La misma trayectoria del P. Lagrange han seguido mucho sabios y profetas. Discutidos y hasta proscritos en vida, canonizados después de su muerte. Dice con cierta gracia Jean Guitton en el libro citado que: «El hereje es, a menudo, aquel que se adelanta a su tiempo, el que tiene razón demasiado pronto» (p. 42).
EL VEREDICTO DE LA COMUNIDAD
Junto con el veredicto del tiempo, la que acredita a unos profetas y reprueba a otros es la comunidad creyente, presidida por sus pastores. La comunidad ha sido la que ha conservado las predicaciones y los escritos de unos y ha olvidado y desechado los de otros.
La coexistencia de verdaderos y falsos profetas fue muy numerosa y muy activa en el Antiguo Testamento, sobre todo en tiempo de Miqueas y Jeremías. Solamente los verdaderos fueron reconocidos como auténticos y sólo sus escritos entraron en el catálogo de libros canónicos. En el Nuevo Testamento es significativo el ejemplo de San Pablo, que se vio seriamente acosado por los falsos profetas, especialmente los «judaizantes» y otros predicadores que él llama «falsos apóstoles, trabajadores mentirosos que se disfrazan de apóstoles de Cristo» (2 Cor 11, 5-13). En vida del Apóstol, estos falsos profetas encontraron audiencia y tuvieron seguidores, sobre todo en Córinto y Galacia. Al final, fue la gran comunidad (la Iglesia) la que canonizó a Pablo y reprobó a los falsos.
EL VEREDICTO DE LAS OBRAS
Jesús de Nazaret, el gran profeta, apela a las obras: «Yo tengo a mi favor un testimonio de mayor valor que el de Juan. Una prueba evidente de que el Padre me ha enviado es que realizo la obra que él me encargó» (Jn 5,36).
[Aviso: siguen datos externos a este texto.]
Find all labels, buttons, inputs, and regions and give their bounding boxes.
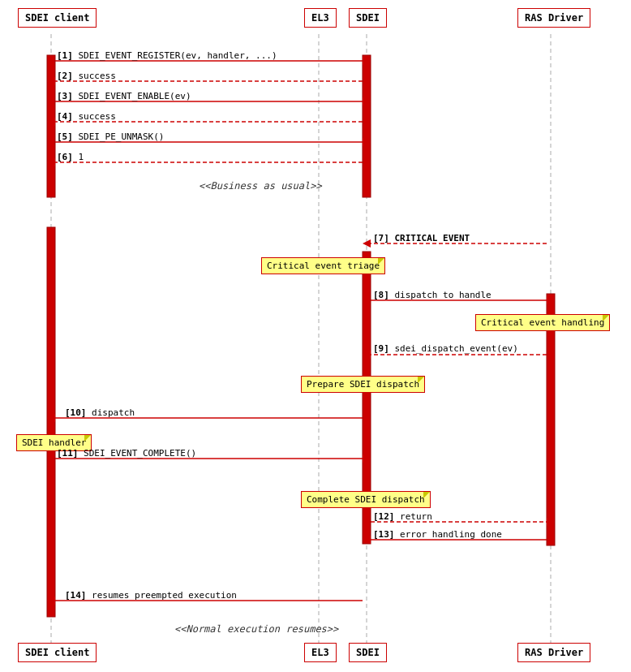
section-business: <<Business as usual>> bbox=[199, 180, 322, 192]
note-complete-dispatch: Complete SDEI dispatch bbox=[301, 491, 431, 508]
label-m4: [4] success bbox=[57, 111, 116, 122]
label-m5: [5] SDEI_PE_UNMASK() bbox=[57, 131, 164, 142]
svg-rect-6 bbox=[47, 227, 55, 617]
label-m2: [2] success bbox=[57, 71, 116, 81]
sequence-diagram: SDEI client EL3 SDEI RAS Driver SDEI cli… bbox=[0, 0, 631, 672]
note-prepare-dispatch: Prepare SDEI dispatch bbox=[301, 376, 425, 393]
label-m13: [13] error handling done bbox=[373, 529, 502, 540]
note-critical-handling: Critical event handling bbox=[475, 314, 610, 331]
note-critical-triage: Critical event triage bbox=[261, 257, 385, 274]
svg-rect-4 bbox=[47, 55, 55, 197]
label-m6: [6] 1 bbox=[57, 152, 84, 162]
label-m11: [11] SDEI_EVENT_COMPLETE() bbox=[57, 448, 196, 459]
label-m10: [10] dispatch bbox=[65, 407, 135, 418]
section-normal: <<Normal execution resumes>> bbox=[174, 623, 338, 635]
label-m7: [7] CRITICAL EVENT bbox=[373, 233, 470, 243]
svg-rect-5 bbox=[363, 55, 371, 197]
label-m1: [1] SDEI_EVENT_REGISTER(ev, handler, ...… bbox=[57, 50, 277, 61]
svg-rect-8 bbox=[547, 294, 555, 545]
label-m3: [3] SDEI_EVENT_ENABLE(ev) bbox=[57, 91, 191, 101]
label-m9: [9] sdei_dispatch_event(ev) bbox=[373, 343, 518, 354]
label-m12: [12] return bbox=[373, 511, 432, 522]
label-m8: [8] dispatch to handle bbox=[373, 290, 491, 300]
label-m14: [14] resumes preempted execution bbox=[65, 590, 237, 601]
El veredicto de las obras es el que Jesús propone como criterio universal en el sermón del monte: «Cuidado con los falsos profetas que vienen a vosotros con piel de oveja, pero por dentro son lobos rapaces. Por sus frutos los conoceréis. ¿Acaso se cosechan uvas de las zarzas o higos de los espinos? Del mismo modo, todo árbol bueno da frutos buenos, y todo árbol malo da frutos malos. Un árbol bueno no puede dar frutos malos, ni un árbol malo dar frutos buenos. 0 sea, por sus frutos los conoceréis» (Mt 7,15-20).
Forzoso es reconocer que incluso el veredicto de las obras también está sometido a la prueba del tiempo. Jesús mismo, a pesar de sus obras, continuó siendo «signo de contradicción», «varón discutido». Sus propios parientes decían: «No está en sano juicio» (Me 3,21). Hubo que esperar a la resurrección y a la venida del Espíritu para que apareciera con claridad que la verdad estaba de parte de Jesús (Jn 16,7-11).
Cierto, cuando las obras son heroicas, como es dar la vida por Jesús y por el Evangelio (Mons. Osear Romero, Ignacio Ellacuría, con sus hermanos, y tantos otros….), el veredicto de las obras recibe una cualificación trascendental. Pero aún en estos casos se impone un poco de paciencia, para que el tiempo filtre todas las posibles reservas.